2022 年 42 巻 1 号 p. 29-33
Purpose : Quantitative synthetic MRI enables simultaneous quantification of T1 and T2 relaxation times and proton density, as well as acquisition of various contrast-weighted images1). However, MR angiography (MRA) scans could not be obtained using synthetic MRI. Thus, the present study aimed to develop a deep-learning algorithm for synthetic MRI to acquire MRA scans without additional scanning time.
Materials and Methods : Ten healthy volunteers and three patients with intracranial aneurysms were included in this study. All participants underwent the time-of-flight (TOF) MRA sequence and three-dimensional (3D) synthetic MRI sequence, namely 3D-quantification using an interleaved Look-Locker acquisition sequence with T2 preparation pulse (3D-QALAS)2). The five raw images of 3D-QALAS were used as inputs to a deep-learning network. The proposed network was carefully designed to minimize the risk for generating false objects; each pixel value of the output image was generated by a combination of each corresponding pixel of the input images. A simple linear combination model was prepared for comparison3). Subsequently, a three-fold cross-validation was performed. Peak signal-to-noise ratio and normalized root mean square error were calculated for deep-learning MRA (DL-MRA) and linear-combination MRA (linear-MRA) against TOF-MRA and compared between DL-MRA and linear-MRA using the non-parametric Wilcoxon signed-rank test. Overall image quality and branch visualization on a 5-point Likert scale were evaluated by a neuroradiologist blinded to the type of sequence. These visual scores were compared between DL-MRA, linear-MRA, and TOF-MRA using the pairwise Dunn-Bonferroni post-hoc test.

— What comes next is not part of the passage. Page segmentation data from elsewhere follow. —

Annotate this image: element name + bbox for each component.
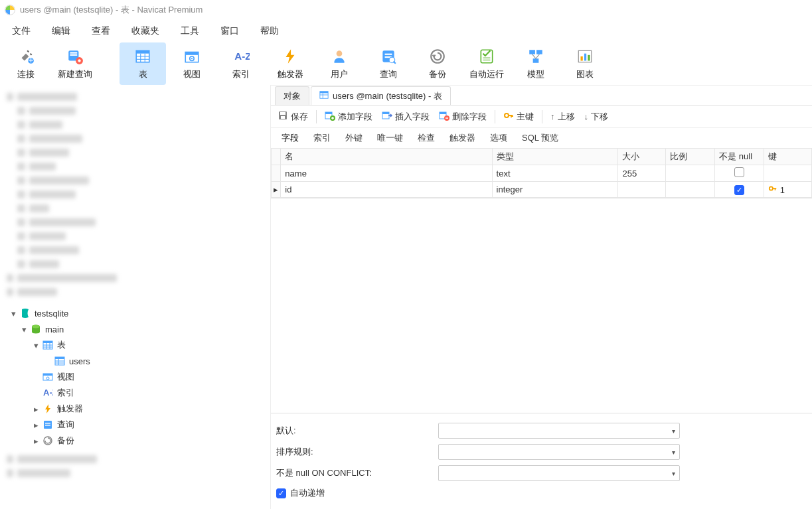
cell-key[interactable]: 1 — [764, 182, 812, 198]
toolbar-trigger[interactable]: 触发器 — [267, 42, 313, 85]
col-type[interactable]: 类型 — [492, 149, 618, 165]
checkbox-checked[interactable]: ✓ — [734, 185, 744, 195]
tree-views-label: 视图 — [56, 371, 74, 383]
fields-grid: 名 类型 大小 比例 不是 null 键 name text 255 — [271, 148, 812, 198]
moveup-button[interactable]: ↑ 上移 — [546, 108, 579, 125]
prop-collate-select[interactable]: ▾ — [438, 444, 680, 460]
chevron-right-icon: ▸ — [32, 421, 40, 429]
col-key[interactable]: 键 — [764, 149, 812, 165]
svg-line-34 — [536, 54, 539, 59]
addfield-button[interactable]: 添加字段 — [321, 108, 376, 125]
toolbar-model[interactable]: 模型 — [513, 42, 559, 85]
cell-scale[interactable] — [666, 182, 715, 198]
col-scale[interactable]: 比例 — [666, 149, 715, 165]
ftab-sqlpreview[interactable]: SQL 预览 — [515, 128, 565, 148]
tree-queries[interactable]: ▸ 查询 — [0, 417, 270, 433]
cell-name[interactable]: id — [281, 182, 492, 198]
ftab-options[interactable]: 选项 — [483, 128, 514, 148]
menu-window[interactable]: 窗口 — [211, 21, 248, 41]
ftab-check[interactable]: 检查 — [411, 128, 442, 148]
col-name[interactable]: 名 — [281, 149, 492, 165]
menubar: 文件 编辑 查看 收藏夹 工具 窗口 帮助 — [0, 20, 812, 42]
connection-tree: ▾ testsqlite ▾ main ▾ 表 ▾ users ▾ — [0, 304, 270, 450]
toolbar-index[interactable]: A-Z 索引 — [218, 42, 264, 85]
toolbar-autorun[interactable]: 自动运行 — [463, 42, 510, 85]
grid-row[interactable]: ▸ id integer ✓ 1 — [272, 182, 812, 198]
tree-database[interactable]: ▾ main — [0, 321, 270, 337]
deletefield-button[interactable]: 删除字段 — [435, 108, 491, 125]
svg-text:A-Z: A-Z — [234, 50, 250, 62]
menu-view[interactable]: 查看 — [82, 21, 120, 41]
toolbar-backup[interactable]: 备份 — [414, 42, 461, 85]
chevron-right-icon: ▸ — [32, 437, 40, 445]
svg-text:A-Z: A-Z — [43, 388, 53, 398]
nav-blurred-section-2 — [0, 450, 270, 485]
toolbar-index-label: 索引 — [232, 68, 250, 80]
svg-text:+: + — [28, 54, 33, 65]
toolbar-chart[interactable]: 图表 — [562, 42, 608, 85]
toolbar-user[interactable]: 用户 — [316, 42, 363, 85]
cell-notnull[interactable]: ✓ — [715, 182, 764, 198]
insertfield-button[interactable]: 插入字段 — [378, 108, 434, 125]
query-icon — [42, 419, 53, 430]
svg-rect-36 — [581, 56, 583, 61]
ftab-indexes[interactable]: 索引 — [307, 128, 337, 148]
save-button[interactable]: 保存 — [274, 108, 312, 125]
cell-notnull[interactable] — [715, 165, 764, 182]
tree-table-users[interactable]: ▾ users — [0, 353, 270, 369]
tab-current[interactable]: users @main (testsqlite) - 表 — [311, 86, 451, 105]
prop-collate-label: 排序规则: — [276, 446, 430, 458]
tree-tables-label: 表 — [56, 339, 66, 351]
menu-file[interactable]: 文件 — [3, 21, 40, 41]
prop-notnull-conflict-select[interactable]: ▾ — [438, 465, 680, 481]
tab-current-label: users @main (testsqlite) - 表 — [333, 90, 442, 102]
ftab-unique[interactable]: 唯一键 — [370, 128, 410, 148]
cell-size[interactable] — [618, 182, 666, 198]
key-icon — [768, 185, 777, 195]
tree-tables[interactable]: ▾ 表 — [0, 337, 270, 353]
toolbar-view[interactable]: 视图 — [169, 42, 215, 85]
cell-scale[interactable] — [666, 165, 715, 182]
primarykey-button[interactable]: 主键 — [499, 108, 538, 125]
svg-rect-4 — [70, 52, 77, 54]
col-size[interactable]: 大小 — [618, 149, 666, 165]
ftab-fk[interactable]: 外键 — [339, 128, 369, 148]
svg-rect-58 — [45, 425, 50, 426]
cell-type[interactable]: text — [492, 165, 618, 182]
cell-type[interactable]: integer — [492, 182, 618, 198]
svg-point-20 — [337, 50, 343, 56]
app-icon — [4, 4, 16, 16]
insertfield-icon — [382, 110, 392, 123]
view-icon — [42, 372, 53, 382]
toolbar-query[interactable]: 查询 — [365, 42, 412, 85]
deletefield-label: 删除字段 — [452, 111, 487, 123]
menu-help[interactable]: 帮助 — [251, 21, 288, 41]
menu-edit[interactable]: 编辑 — [42, 21, 80, 41]
toolbar-table[interactable]: 表 — [120, 42, 166, 85]
tree-backups[interactable]: ▸ 备份 — [0, 433, 270, 449]
main-toolbar: + 连接 新建查询 表 视图 A-Z 索引 触发器 用户 查询 备份 自动运行 … — [0, 42, 812, 85]
grid-row[interactable]: name text 255 — [272, 165, 812, 182]
autoinc-checkbox[interactable]: ✓ — [276, 488, 286, 498]
toolbar-newquery[interactable]: 新建查询 — [52, 42, 98, 85]
cell-key[interactable] — [764, 165, 812, 182]
tab-objects[interactable]: 对象 — [275, 86, 309, 105]
tree-indexes[interactable]: ▾ A-Z 索引 — [0, 385, 270, 401]
movedown-button[interactable]: ↓ 下移 — [580, 108, 613, 125]
svg-rect-10 — [136, 50, 149, 53]
col-notnull[interactable]: 不是 null — [715, 149, 764, 165]
menu-tools[interactable]: 工具 — [171, 21, 208, 41]
menu-fav[interactable]: 收藏夹 — [122, 21, 169, 41]
ftab-trigger[interactable]: 触发器 — [443, 128, 482, 148]
checkbox[interactable] — [734, 167, 744, 177]
cell-name[interactable]: name — [281, 165, 492, 182]
toolbar-connect[interactable]: + 连接 — [3, 42, 49, 85]
prop-default-select[interactable]: ▾ — [438, 423, 680, 439]
addfield-label: 添加字段 — [338, 111, 372, 123]
tree-triggers[interactable]: ▸ 触发器 — [0, 401, 270, 417]
newquery-icon — [66, 47, 84, 66]
tree-connection[interactable]: ▾ testsqlite — [0, 305, 270, 321]
ftab-fields[interactable]: 字段 — [275, 128, 305, 148]
cell-size[interactable]: 255 — [618, 165, 666, 182]
tree-views[interactable]: ▾ 视图 — [0, 369, 270, 385]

Results : DL-MRA scans were successfully obtained in all participants (Figs. 2, 3). The peak signal-to-noise ratio and normalized root mean square error were significantly higher and lower, respectively, in DL-MRA and linear-MRA (both Ps<.05). The overall image quality score of DL-MRA was 4.6±0.4. Branch visualizations were comparable between DL-MRA and TOF-MRA. Linear-MRA failed to depict intracranial aneurysms, whereas DL-MRA successfully depicted intracranial aneurysms in all three patients (Fig. 4).
Conclusion : Deep learning for 3D synthetic MRI enables visualization of major intracranial arteries as efficiently as does TOF-MRA, with coaligned quantitative maps and various contrast-weighted images.